Floods, landslides hit regions across Indonesia


 Flash floods, strong winds and landslides are still plaguing a number of regions across the archipelago.

In Semarang, Central Java, the Disaster Mitigation Agency (BPBD) declared that the city was on flood alert status as the surface of the West Flood Control Canal, which had just been normalised to accommodate more rainwater, was already level with the ground.

“Stagnant waters are seen across Semarang,” municipal disaster mitigation agency head Iwan Budi Setyawan told reporters yesterday.

As of  yesterday afternoon, some 4,000 houses in North Semarang district, which has been regularly hit by floods, were still inundated up to 40 centimetres deep.

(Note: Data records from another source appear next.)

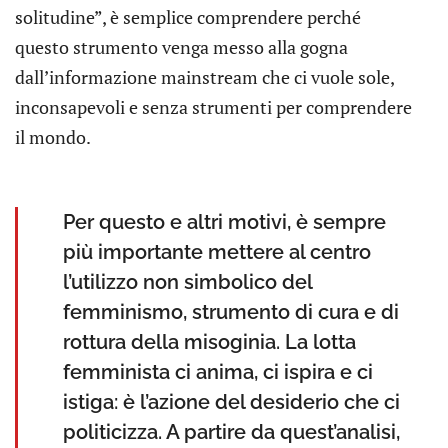
solitudine”, è semplice comprendere perché
questo strumento venga messo alla gogna
dall’informazione mainstream che ci vuole sole,
inconsapevoli e senza strumenti per comprendere
il mondo.
Per questo e altri motivi, è sempre
più importante mettere al centro
l’utilizzo non simbolico del
femminismo, strumento di cura e di
rottura della misoginia. La lotta
femminista ci anima, ci ispira e ci
istiga: è l’azione del desiderio che ci
politicizza. A partire da quest’analisi,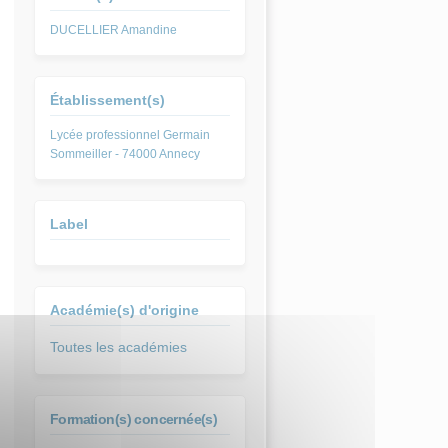
DUCELLIER Amandine
Établissement(s)
Lycée professionnel Germain
Sommeiller - 74000 Annecy
Label
Académie(s) d'origine
Toutes les académies
Formation(s) concernée(s)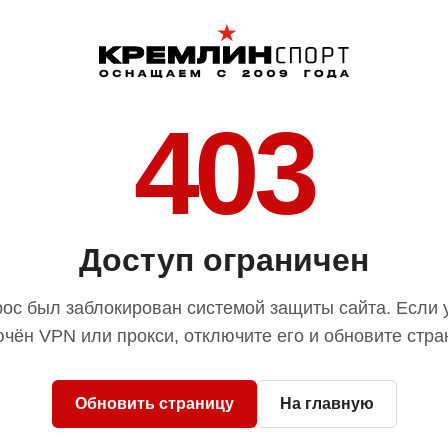
403
Доступ ограничен
ос был заблокирован системой защиты сайта. Если 
чён VPN или прокси, отключите его и обновите стра
Обновить страницу
На главную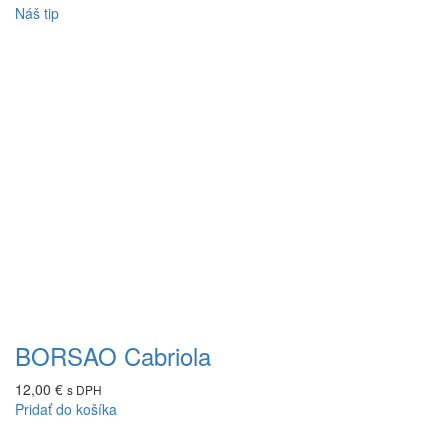
Náš tip
BORSAO Cabriola
12,00
€
s DPH
Pridať do košíka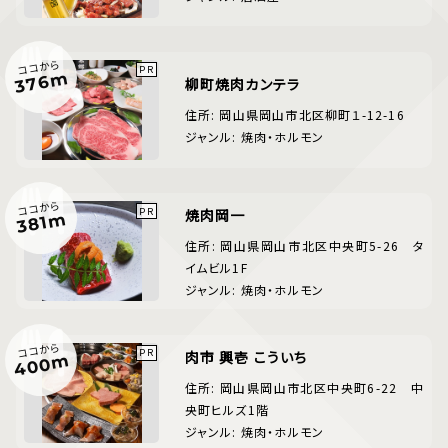
ココから
376m
柳町焼肉カンテラ
住所: 岡山県岡山市北区柳町１-12-16
ジャンル: 焼肉・ホルモン
ココから
焼肉岡一
381m
住所: 岡山県岡山市北区中央町5-26 タ
イムビル1F
ジャンル: 焼肉・ホルモン
ココから
肉市 興壱 こういち
400m
住所: 岡山県岡山市北区中央町6-22 中
央町ヒルズ1階
ジャンル: 焼肉・ホルモン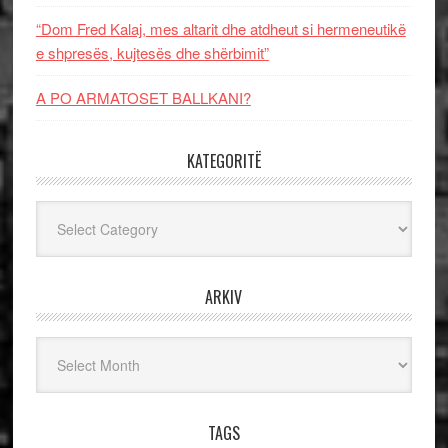
“Dom Fred Kalaj, mes altarit dhe atdheut si hermeneutikë
e shpresës, kujtesës dhe shërbimit”
A PO ARMATOSET BALLKANI?
KATEGORITË
Kategoritë
ARKIV
Arkiv
TAGS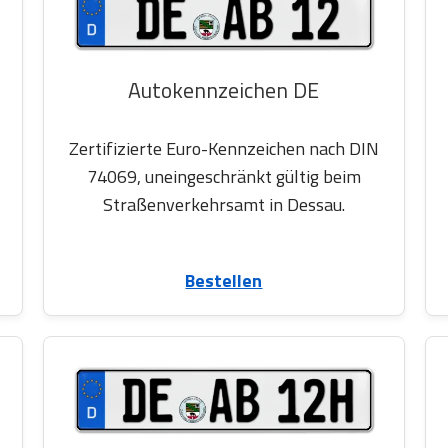
Autokennzeichen DE
Zertifizierte Euro-Kennzeichen nach DIN
74069, uneingeschränkt gültig beim
Straßenverkehrsamt in Dessau.
Bestellen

Although some residents stayed at their homes, others chose to take shelter at refuge posts.

North Semarang district head Djaka Suka Wijaya said that seven out of the district’s eight subdistricts had been inundated.

“We are coordinating with the BPBD for further measures,” Djaka said, Tuesday.

Locals were seen establishing evacuation centres and public kitchens in a number of locations including Dadapsari, Tanjung Mas, Bandarharjo and Panggung Lor subdistricts. Other affected districts include East Semarang, Tugu, Mangkang and Genuk.

The West Flood Control Canal was expected to accommodate rainwater during heavy rain has apparently failed to do so although a normalisation programme was only completed in December.

The thick sand sediment in the river basin has been blamed for the situation. Dredging had not been completed sufficiently during the normalisation works and the sediment was still relatively thick and lessened the river’s capability to hold more rainwater during heavy downpours.

Meanwhile, in East Manggarai, East Nusa Tenggara (NTT), 431 people from Rakas village, Golo Paleng subdistrict, Lambaleda district, left their homes on Monday due to landslides.

Heavy rain over Kota Komba district on Saturday and Sunday had also caused landslides over the Waekoe irrigation facility in Watunggene subdistrict.

As a result, water from the irrigation ditch overflowed in to the nearby Padarambu rice field, posing the threat of harvest failure to local farmers if the situation is not addressed.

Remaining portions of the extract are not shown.